Johnson in extremis

Before Christmas I remarked that British prime minister Boris Johnson was “looking at a difficult winter ahead.” I was not wrong: less than half way through January, Johnson is already in deep trouble, with the revelation of yet another apparent breach of the Covid rules, in the shape of a May 2020 drinks event (BYO) in the garden of his official residence.

On Wednesday Johnson admitted to being present at the event, although he continues to deny that this was a definite breach of the rules or that he should pay any penalty for it. An enquiry in progress into this and other similar events is expected to report within a week or so, and Johnson and his supporters insist that nothing further should be done about it until then.

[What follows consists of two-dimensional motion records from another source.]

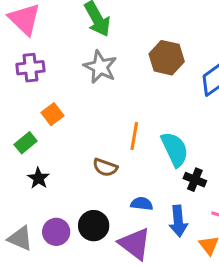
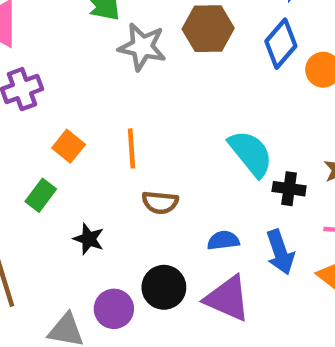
gray star: (100, 67) -> (142, 47), moved
orange line: (134, 136) -> (132, 148), moved
black star: (38, 178) -> (89, 239), moved

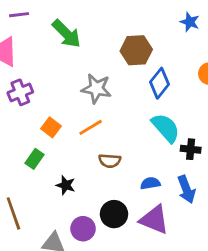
blue diamond: (281, 44) -> (159, 83), moved
gray star: (142, 47) -> (96, 89), moved
orange line: (132, 148) -> (91, 127), turned 65

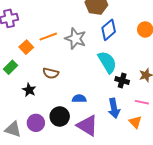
gray star: (96, 89) -> (76, 39), moved
orange line: (91, 127) -> (48, 37), moved
brown semicircle: (110, 161) -> (51, 73), moved
blue semicircle: (150, 183) -> (79, 99), moved

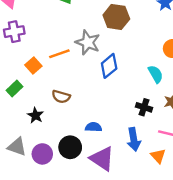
blue diamond: (109, 30) -> (109, 66), moved
gray star: (76, 39) -> (88, 42), moved
cyan semicircle: (107, 62) -> (156, 74), moved, size x0.7
gray triangle: (13, 129) -> (17, 147), moved

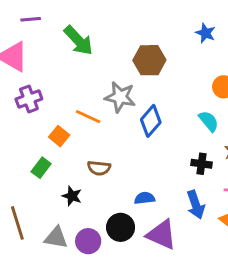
orange line: (59, 54) -> (88, 117), turned 54

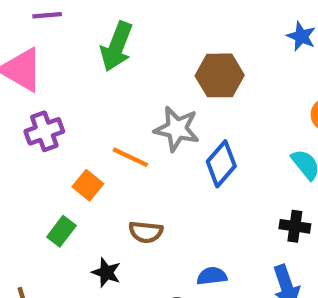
green arrow: (78, 40) -> (117, 46), turned 64

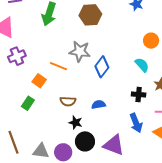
brown hexagon: (220, 75) -> (90, 15), moved
black star: (106, 273) -> (76, 122), moved
blue semicircle: (212, 276) -> (99, 105), moved

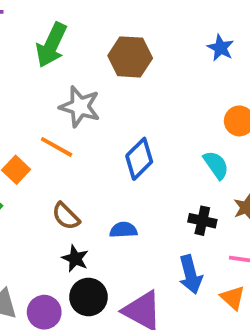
gray star: (80, 51) -> (80, 107), moved
brown semicircle: (68, 101) -> (66, 216), turned 35

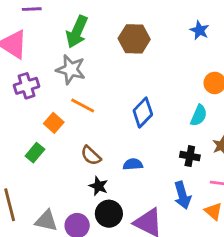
gray star: (80, 107) -> (71, 70), moved
cyan semicircle: (216, 165) -> (199, 115), turned 60

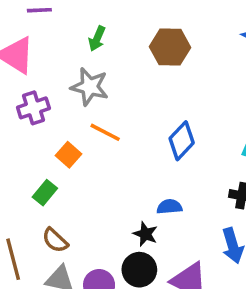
green arrow: (77, 32) -> (97, 39), size x0.6
brown semicircle: (91, 156) -> (55, 240), moved
black star: (98, 186) -> (145, 234), moved

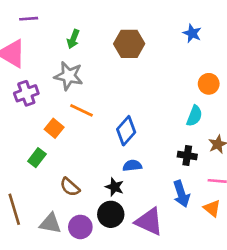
blue diamond: (182, 141) -> (126, 131), moved
brown semicircle: (55, 240) -> (70, 187), moved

That hasn’t, however, stopped both the opposition and several members of his own party calling for Johnson’s resignation, and much of the British media has adopted the attitude that his days are numbered. The BBC’s Laura Kuenssberg says that “many conversations in the Commons are about the manner and timing of Boris Johnson’s departure, not really the question about whether or not he can survive.”

Martin Kettle in the Guardian is more trenchant:

Conservative MPs are well aware their leader is a dodgy chancer. Some of them actively admire this. Others are happy to profit from it. Many loathe it while quietly despising themselves for permitting it. But the style works only while it succeeds. …

Tory MPs find themselves on the threshold of a leadership change.

The Conservative Party is an unforgiving beast. Of the last five Conservative prime ministers, only one, John Major, survived long enough to be dismissed by the voters. Margaret Thatcher and Theresa May both resigned after being badly wounded by leadership challenges; David Cameron did the same after the Brexit referendum had made his position untenable. Another three leaders in opposition resigned or were deposed.

Having prospered by undermining his two predecessors, Johnson can hardly complain if his colleagues show the same ruthlessness towards him. It seems, however, as if this is less a case of concerted plotting and more of internal collapse – MPs are getting to the point of deciding that Johnson has to go even before they have started to think much about who is going to replace him.

Johnson has survived near-death experiences before, so another unlikely comeback should not be ruled out. If he does go, the two front runners for the job are the chancellor of the exchequer, Rishi Sunak, and the foreign secretary, Liz Truss. Sunak supported Brexit and Truss opposed it, but both supported Johnson in the 2019 leadership election. It goes without saying that neither has Johnson’s larger-than-life public profile; nervous MPs may well regard that as a distinct advantage.

If parliament serves its full five-year term – and there’s no reason why it should not, since the government has an 85-seat majority – the next election is not due until late 2024. That gives the Tories plenty of time to get their act together, but it also means that by that point they will have been in government for 13 and a half years. Many voters will be thinking by then that it’s time for a change, and Labour, under the safe if unexciting Keir Starmer, will have to fancy its chances.

Johnson’s woes also make one wonder about the survival of Australia’s Scott Morrison, who seems to share all of Johnson’s shortcomings without any of his strengths (unless dullness is itself a strength). It’s not as if the Liberal Party is known for a lack of ruthlessness; its record of dispatching leaders will easily stand comparison with that of the Conservatives.

Perhaps the sad truth is that the Liberal Party has gone that much further down the road of denuding itself of talent, so that Morrison’s blithe incompetence no longer seems anything out of the ordinary, but rather just par for the course.